How do we measure school success in 2020 — certainly not through league tables

Article by Loren Bridge
Alliance of Girls' Schools Australasia / 11 January 2021

WITH the release of Year 12 results, comparative league tables inevitably appear, pitting one school’s results against another. This is despite 2020 being a year like no other.

Producing league tables is now a global activity that encourages everyone to use a single score to evaluate school performance. But missing from this is any real understanding of what defines a successful 12 years of schooling. A single score cannot come close to reflecting the resilience, aptitude, grit, enthusiasm and brilliance the 2020 Year 12 cohort has shown in this pandemic year.

It is the simplicity of league tables that make them so popular.
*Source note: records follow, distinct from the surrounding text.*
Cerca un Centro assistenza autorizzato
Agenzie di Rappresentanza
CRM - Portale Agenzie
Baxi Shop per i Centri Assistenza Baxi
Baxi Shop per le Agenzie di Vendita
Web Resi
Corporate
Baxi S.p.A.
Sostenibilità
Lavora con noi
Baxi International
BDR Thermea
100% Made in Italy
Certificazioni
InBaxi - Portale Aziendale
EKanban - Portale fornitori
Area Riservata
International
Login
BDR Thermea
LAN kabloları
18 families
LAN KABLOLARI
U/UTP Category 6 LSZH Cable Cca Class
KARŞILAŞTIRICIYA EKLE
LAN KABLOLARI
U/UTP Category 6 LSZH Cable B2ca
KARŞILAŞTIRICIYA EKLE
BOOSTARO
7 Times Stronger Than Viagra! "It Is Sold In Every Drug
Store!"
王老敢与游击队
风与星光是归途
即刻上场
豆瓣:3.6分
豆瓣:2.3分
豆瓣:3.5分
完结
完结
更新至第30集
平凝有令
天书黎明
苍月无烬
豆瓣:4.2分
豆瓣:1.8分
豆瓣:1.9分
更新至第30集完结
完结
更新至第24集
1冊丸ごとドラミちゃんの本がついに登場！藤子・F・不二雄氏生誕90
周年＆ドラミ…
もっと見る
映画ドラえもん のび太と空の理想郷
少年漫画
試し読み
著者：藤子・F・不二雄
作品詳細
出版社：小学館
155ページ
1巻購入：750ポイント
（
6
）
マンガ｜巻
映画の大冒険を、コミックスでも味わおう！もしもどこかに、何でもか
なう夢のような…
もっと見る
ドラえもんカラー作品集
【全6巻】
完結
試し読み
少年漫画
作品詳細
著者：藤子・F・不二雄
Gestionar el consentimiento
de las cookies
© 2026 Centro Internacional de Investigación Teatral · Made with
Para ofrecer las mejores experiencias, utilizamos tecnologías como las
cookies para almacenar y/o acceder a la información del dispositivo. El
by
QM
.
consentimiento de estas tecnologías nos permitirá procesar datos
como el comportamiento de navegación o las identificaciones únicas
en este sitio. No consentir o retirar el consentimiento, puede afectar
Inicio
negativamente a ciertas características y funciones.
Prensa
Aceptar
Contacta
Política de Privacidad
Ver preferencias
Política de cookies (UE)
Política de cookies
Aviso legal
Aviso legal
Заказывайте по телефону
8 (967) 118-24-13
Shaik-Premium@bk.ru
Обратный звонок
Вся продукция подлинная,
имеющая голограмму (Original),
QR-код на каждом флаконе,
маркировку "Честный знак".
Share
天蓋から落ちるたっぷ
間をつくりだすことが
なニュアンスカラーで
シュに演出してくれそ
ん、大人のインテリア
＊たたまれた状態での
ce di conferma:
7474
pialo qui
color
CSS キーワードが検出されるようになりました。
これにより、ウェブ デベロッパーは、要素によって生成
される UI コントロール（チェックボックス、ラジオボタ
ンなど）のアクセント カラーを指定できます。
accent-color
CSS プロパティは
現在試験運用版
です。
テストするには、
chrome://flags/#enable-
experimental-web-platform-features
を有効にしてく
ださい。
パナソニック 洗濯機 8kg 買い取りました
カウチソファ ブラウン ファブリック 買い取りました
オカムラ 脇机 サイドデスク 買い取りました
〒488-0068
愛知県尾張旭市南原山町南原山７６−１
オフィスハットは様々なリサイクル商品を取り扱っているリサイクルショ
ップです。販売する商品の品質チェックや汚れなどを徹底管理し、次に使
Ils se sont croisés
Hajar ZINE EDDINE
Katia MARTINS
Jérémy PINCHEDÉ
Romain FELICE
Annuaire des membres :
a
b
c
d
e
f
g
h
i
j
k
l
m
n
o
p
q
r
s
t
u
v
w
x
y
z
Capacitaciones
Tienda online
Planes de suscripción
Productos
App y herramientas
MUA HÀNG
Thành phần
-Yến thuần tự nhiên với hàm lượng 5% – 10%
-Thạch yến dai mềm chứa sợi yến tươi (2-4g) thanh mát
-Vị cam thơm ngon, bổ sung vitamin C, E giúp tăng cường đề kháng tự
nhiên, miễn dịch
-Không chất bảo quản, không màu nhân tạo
However, the models used to create them can be deeply flawed.

Parents, who likely view them as a representation of a school’s overall success, might rely on them when choosing a school.

Yet tables undermine the work of schools, teachers and students through placing pressure to focus resources on improving league table positions at the expense of other important activities. This can put teachers under unnecessary pressure and contribute to rising levels of student anxiety.

A Swedish study found anxiety in 16-23 year olds increased from 5 per cent to 12 per cent in males and 9 per cent to 29 per cent in females from 1980-2005. During this time there was increased pressure on students to achieve higher academic results. These findings are in line with previous studies which have found anxiety disorders are more common in girls as they suffer more stress and anxiety regarding school performance and physical appearance.

The Alliance of Girls’ Schools Australasia has more than 185 member schools and many are consistently among the top-performing schools in league tables. Nevertheless, the overwhelming sentiment from girls’ schools is one of frustration at the continued emphasis on school rankings produced by league tables.

We believe a good education is not solely about academic performance. It is also about nurturing the development and growth of confident, resilient and inquisitive global citizens. Real success is seen when students are engaged and happy at school. In a girls’ school, this includes girls succeeding in traditionally male-dominated areas like STEM or having the confidence to take on challenges and put up their hands up for leadership opportunities.

The life skills that schools equip students with simply cannot be measured by league tables. The hard reality is that focusing on academic success alone is placing undesirable pressure on both teachers and students.

Congratulations to all our Year 12 students who will bring their remarkable and diverse talents to further studies and the workplace in 2021.